Van Damme is still managing to churn out a decent flick now and again (‘US: Day of Reckoning’, ‘Enemies Closer’, ‘Black Water’) but unfortunately ‘Kill ‘Em All’ is not one of them. Despite teaming up with long-time friend and collaborator Peter Malota (‘Double Impact’, ‘The Quest’, ‘The Order’), here making his directorial debut, ‘Kill ’Em All’ has a gem of an idea at its core but squanders it with needless flashbacks, unnecessary characters and terrible editing.
The initial set-up has an injured Van Damme being rushed into an about-to-be-closed hospital only for a gang of heavily armed goons to storm the place looking to kill him. With only his bad ass skills and the help of a plucky nurse (Reeser) to ward off the gun-toting killers this should have been a fun, action packed riff on ‘Assault on Precinct 13’. Instead, we get most of the story unfolding from an interrogation room where Reeser is grilled constantly by Peter Stomare and Maria Conchita Alonso, too many flashbacks to Van Damme’s earlier life and questionable editing choices that renders most of the action and momentum lifeless.
While the constant cutting back to the interrogation and flashbacks seems to be an attempt to make this more than just a straight action picture where Van Damme fights off bad guys in a near abandoned hospital, the flick really should have just stuck to that concept: especially when the it’s called ‘Kill ‘Em All’! The slipshod editing and narrative structure render proceedings frustrating when they should be exhilarating and every time the proceedings flick back to the past or the interrogation room, one just wants the action to get back to the hospital.
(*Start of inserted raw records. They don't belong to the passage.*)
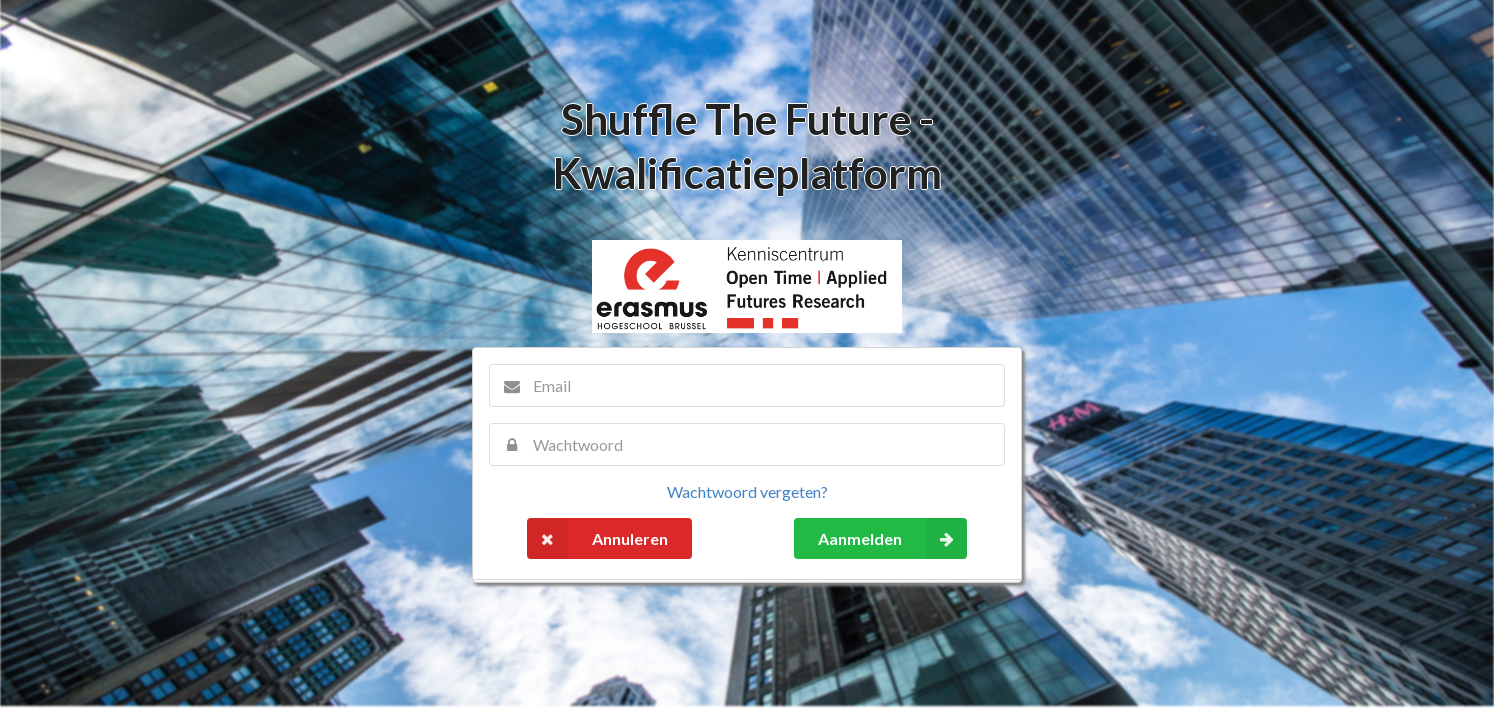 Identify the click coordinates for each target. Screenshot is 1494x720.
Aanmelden (892, 538)
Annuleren (597, 538)
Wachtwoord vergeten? (747, 491) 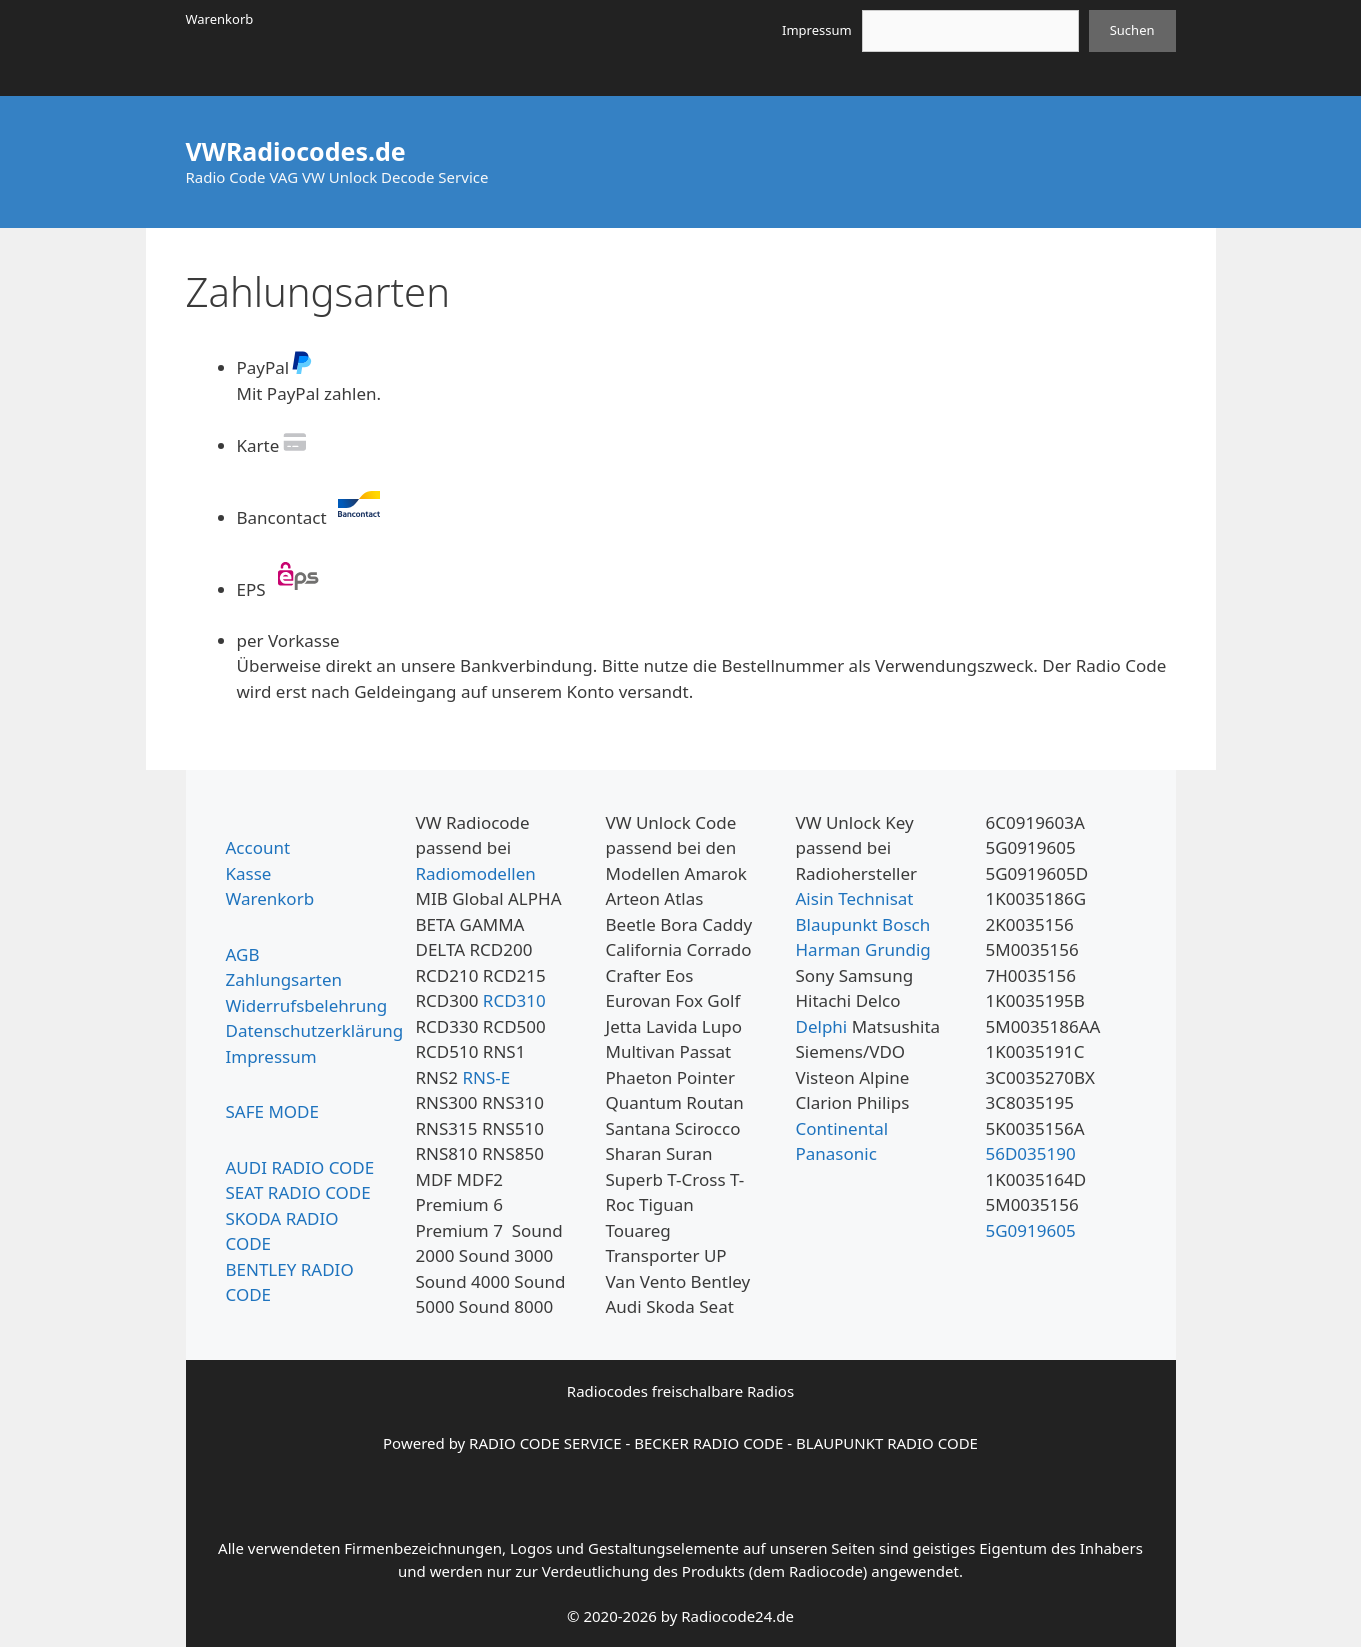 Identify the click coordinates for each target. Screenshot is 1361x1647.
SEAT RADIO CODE (298, 1192)
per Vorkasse (288, 640)
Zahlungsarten (284, 979)
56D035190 (1031, 1153)
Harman (828, 949)
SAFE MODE (272, 1111)
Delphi (822, 1026)
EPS (283, 589)
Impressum (817, 30)
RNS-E (486, 1077)
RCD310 (514, 1000)
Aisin (815, 898)
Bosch (906, 924)
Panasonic (836, 1153)
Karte (274, 445)
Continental (842, 1128)
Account (258, 847)
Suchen (1132, 30)
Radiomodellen (476, 873)
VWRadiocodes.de (296, 151)
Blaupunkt (837, 924)
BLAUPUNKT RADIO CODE (887, 1443)
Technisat (875, 898)
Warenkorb (220, 19)
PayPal (275, 367)
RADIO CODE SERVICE (545, 1443)
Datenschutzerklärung (315, 1030)
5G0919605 (1031, 1230)
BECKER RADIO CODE (708, 1443)
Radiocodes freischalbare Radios (680, 1391)
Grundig (898, 949)
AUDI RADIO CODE (300, 1167)
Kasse (249, 873)
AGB (243, 954)
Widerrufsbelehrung (307, 1005)
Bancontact (314, 517) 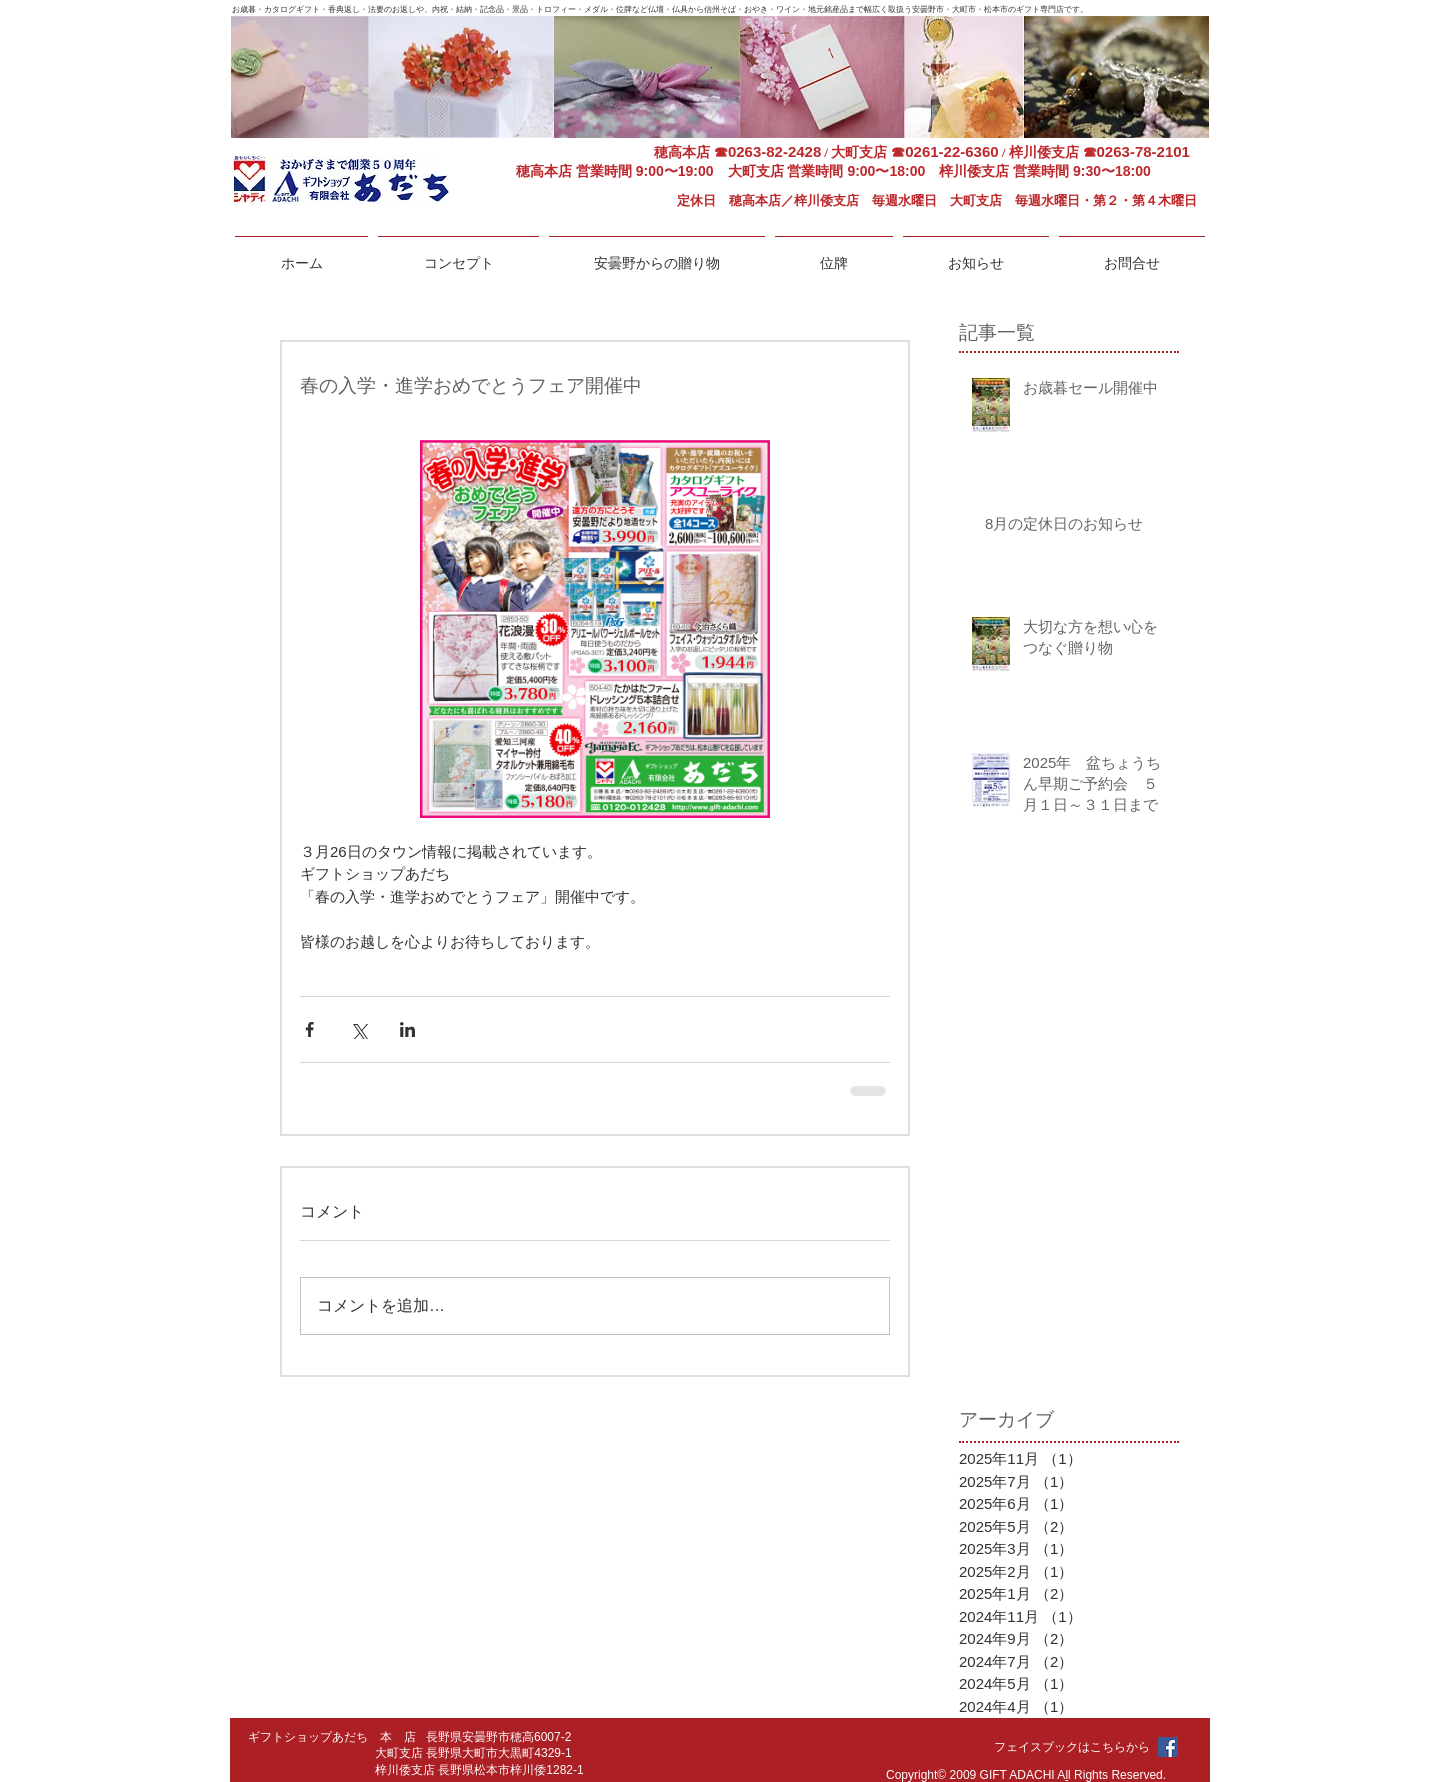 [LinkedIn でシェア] (407, 1029)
The film is far more entertaining when it focuses on this section and while the editing is still very choppy, Van Damme manages a couple of semi-decent fights: one with his son Kris Van Damme and the other with ace bad dude Daniel Bernhardt.
Stomare and Alonso seem to be there for pay cheques, Paul Sampson (‘Tokarev’) makes for a decent big bad (though when you have Bernhardt, you really don’t need another bad guy!), Van Damme looks exhausted (though gives his best tough and gruff) while Reeser does most of the heavy lifting in the acting department: it should have been her movie where she fights off all the hospital storming goons!